**WORK INSTRUCTIONS:** A word-for-word copy of the data, pictures excluded, is what this task asks for.
*** TASK INPUT Section Begins ***
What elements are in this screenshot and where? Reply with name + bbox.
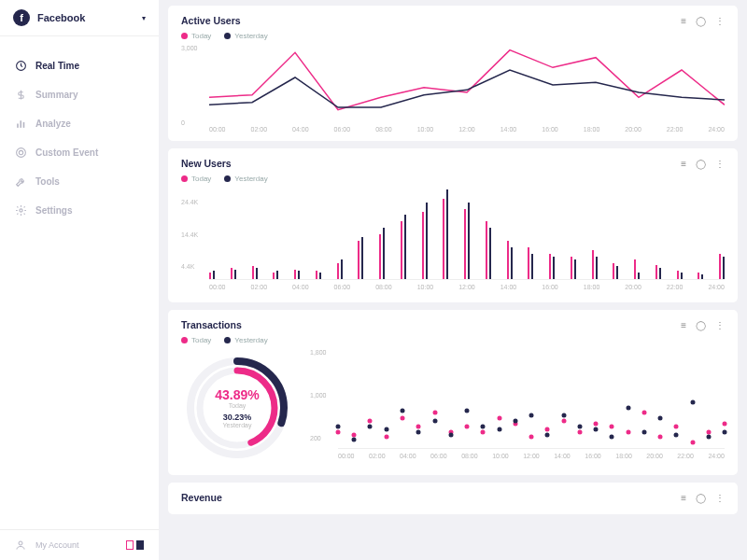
revenue-card: Revenue ≡ ◯ ⋮: [168, 483, 738, 514]
legend-yesterday: Yesterday: [224, 175, 267, 183]
today-percent: 43.89%: [215, 387, 259, 402]
nav-list: Real TimeSummaryAnalyzeCustom EventTools…: [0, 36, 159, 529]
list-icon[interactable]: ≡: [681, 493, 686, 503]
transactions-scatter: 2001,0001,800 00:0002:0004:0006:0008:001…: [310, 352, 725, 464]
target-icon: [15, 147, 27, 159]
user-icon: [15, 539, 27, 551]
theme-swatch-navy[interactable]: [136, 540, 144, 550]
refresh-icon[interactable]: ◯: [696, 320, 706, 330]
nav-item-analyze[interactable]: Analyze: [0, 109, 159, 138]
bars-icon: [15, 118, 27, 130]
brand-selector[interactable]: f Facebook ▾: [0, 0, 159, 36]
list-icon[interactable]: ≡: [681, 320, 686, 330]
svg-point-7: [19, 541, 22, 545]
nav-item-custom-event[interactable]: Custom Event: [0, 138, 159, 167]
card-title: Revenue: [181, 492, 222, 503]
account-label: My Account: [35, 540, 79, 550]
card-title: New Users: [181, 158, 232, 169]
active-users-chart: 03,000 00:0002:0004:0006:0008:0010:0012:…: [181, 48, 725, 130]
facebook-logo-icon: f: [13, 9, 30, 26]
legend-yesterday: Yesterday: [224, 336, 267, 344]
refresh-icon[interactable]: ◯: [696, 493, 706, 503]
legend-today: Today: [181, 336, 211, 344]
svg-point-5: [19, 150, 22, 154]
nav-item-real-time[interactable]: Real Time: [0, 51, 159, 80]
active-users-card: Active Users ≡ ◯ ⋮ Today Yesterday 03,00…: [168, 6, 738, 141]
gear-icon: [15, 204, 27, 217]
brand-name: Facebook: [37, 12, 85, 23]
my-account[interactable]: My Account: [0, 529, 159, 560]
svg-point-6: [20, 209, 22, 212]
yesterday-percent: 30.23%: [215, 413, 259, 422]
wrench-icon: [15, 175, 27, 188]
more-icon[interactable]: ⋮: [715, 320, 725, 330]
nav-item-tools[interactable]: Tools: [0, 167, 159, 196]
more-icon[interactable]: ⋮: [715, 16, 725, 26]
refresh-icon[interactable]: ◯: [696, 159, 706, 169]
sidebar: f Facebook ▾ Real TimeSummaryAnalyzeCust…: [0, 0, 159, 560]
nav-item-settings[interactable]: Settings: [0, 196, 159, 225]
svg-rect-3: [23, 122, 25, 128]
legend-today: Today: [181, 32, 211, 40]
main-content: Active Users ≡ ◯ ⋮ Today Yesterday 03,00…: [159, 0, 747, 560]
new-users-chart: 4.4K14.4K24.4K 00:0002:0004:0006:0008:00…: [181, 190, 725, 291]
svg-rect-1: [17, 124, 19, 128]
nav-item-summary[interactable]: Summary: [0, 80, 159, 109]
new-users-card: New Users ≡ ◯ ⋮ Today Yesterday 4.4K14.4…: [168, 148, 738, 302]
clock-icon: [15, 60, 27, 72]
refresh-icon[interactable]: ◯: [696, 16, 706, 26]
svg-point-4: [17, 148, 26, 158]
dollar-icon: [15, 89, 27, 101]
svg-rect-2: [20, 120, 21, 128]
more-icon[interactable]: ⋮: [715, 493, 725, 503]
caret-down-icon: ▾: [142, 14, 146, 22]
legend-yesterday: Yesterday: [224, 32, 267, 40]
more-icon[interactable]: ⋮: [715, 159, 725, 169]
card-title: Active Users: [181, 15, 241, 26]
legend-today: Today: [181, 175, 211, 183]
theme-swatch-pink[interactable]: [126, 540, 134, 550]
list-icon[interactable]: ≡: [681, 16, 686, 26]
list-icon[interactable]: ≡: [681, 159, 686, 169]
transactions-donut: 43.89% Today 30.23% Yesterday: [181, 352, 293, 464]
transactions-card: Transactions ≡ ◯ ⋮ Today Yesterday: [168, 310, 738, 475]
card-title: Transactions: [181, 319, 242, 330]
*** TASK INPUT Section Ends ***
**OUTPUT:**
What elements are in this screenshot and where? Reply with name + bbox.
revenue-card: Revenue ≡ ◯ ⋮: [168, 483, 738, 514]
legend-yesterday: Yesterday: [224, 175, 267, 183]
today-percent: 43.89%: [215, 387, 259, 402]
nav-list: Real TimeSummaryAnalyzeCustom EventTools…: [0, 36, 159, 529]
list-icon[interactable]: ≡: [681, 493, 686, 503]
transactions-scatter: 2001,0001,800 00:0002:0004:0006:0008:001…: [310, 352, 725, 464]
target-icon: [15, 147, 27, 159]
user-icon: [15, 539, 27, 551]
theme-swatch-navy[interactable]: [136, 540, 144, 550]
refresh-icon[interactable]: ◯: [696, 320, 706, 330]
nav-item-analyze[interactable]: Analyze: [0, 109, 159, 138]
bars-icon: [15, 118, 27, 130]
brand-selector[interactable]: f Facebook ▾: [0, 0, 159, 36]
list-icon[interactable]: ≡: [681, 320, 686, 330]
svg-point-7: [19, 541, 22, 545]
nav-item-custom-event[interactable]: Custom Event: [0, 138, 159, 167]
card-title: Revenue: [181, 492, 222, 503]
account-label: My Account: [35, 540, 79, 550]
card-title: New Users: [181, 158, 232, 169]
active-users-chart: 03,000 00:0002:0004:0006:0008:0010:0012:…: [181, 48, 725, 130]
facebook-logo-icon: f: [13, 9, 30, 26]
legend-yesterday: Yesterday: [224, 336, 267, 344]
refresh-icon[interactable]: ◯: [696, 493, 706, 503]
legend-today: Today: [181, 336, 211, 344]
svg-point-5: [19, 150, 22, 154]
nav-item-real-time[interactable]: Real Time: [0, 51, 159, 80]
active-users-card: Active Users ≡ ◯ ⋮ Today Yesterday 03,00…: [168, 6, 738, 141]
gear-icon: [15, 204, 27, 217]
brand-name: Facebook: [37, 12, 85, 23]
my-account[interactable]: My Account: [0, 529, 159, 560]
svg-point-6: [20, 209, 22, 212]
yesterday-percent: 30.23%: [215, 413, 259, 422]
wrench-icon: [15, 175, 27, 188]
more-icon[interactable]: ⋮: [715, 320, 725, 330]
nav-item-tools[interactable]: Tools: [0, 167, 159, 196]
more-icon[interactable]: ⋮: [715, 16, 725, 26]
refresh-icon[interactable]: ◯: [696, 159, 706, 169]
sidebar: f Facebook ▾ Real TimeSummaryAnalyzeCust…: [0, 0, 159, 560]
nav-item-settings[interactable]: Settings: [0, 196, 159, 225]
svg-rect-3: [23, 122, 25, 128]
legend-today: Today: [181, 32, 211, 40]
main-content: Active Users ≡ ◯ ⋮ Today Yesterday 03,00…: [159, 0, 747, 560]
new-users-chart: 4.4K14.4K24.4K 00:0002:0004:0006:0008:00…: [181, 190, 725, 291]
svg-rect-1: [17, 124, 19, 128]
nav-item-summary[interactable]: Summary: [0, 80, 159, 109]
new-users-card: New Users ≡ ◯ ⋮ Today Yesterday 4.4K14.4…: [168, 148, 738, 302]
clock-icon: [15, 60, 27, 72]
refresh-icon[interactable]: ◯: [696, 16, 706, 26]
svg-point-4: [17, 148, 26, 158]
dollar-icon: [15, 89, 27, 101]
svg-rect-2: [20, 120, 21, 128]
more-icon[interactable]: ⋮: [715, 493, 725, 503]
caret-down-icon: ▾: [142, 14, 146, 22]
legend-yesterday: Yesterday: [224, 32, 267, 40]
more-icon[interactable]: ⋮: [715, 159, 725, 169]
card-title: Active Users: [181, 15, 241, 26]
legend-today: Today: [181, 175, 211, 183]
theme-swatch-pink[interactable]: [126, 540, 134, 550]
list-icon[interactable]: ≡: [681, 16, 686, 26]
list-icon[interactable]: ≡: [681, 159, 686, 169]
transactions-donut: 43.89% Today 30.23% Yesterday: [181, 352, 293, 464]
transactions-card: Transactions ≡ ◯ ⋮ Today Yesterday: [168, 310, 738, 475]
card-title: Transactions: [181, 319, 242, 330]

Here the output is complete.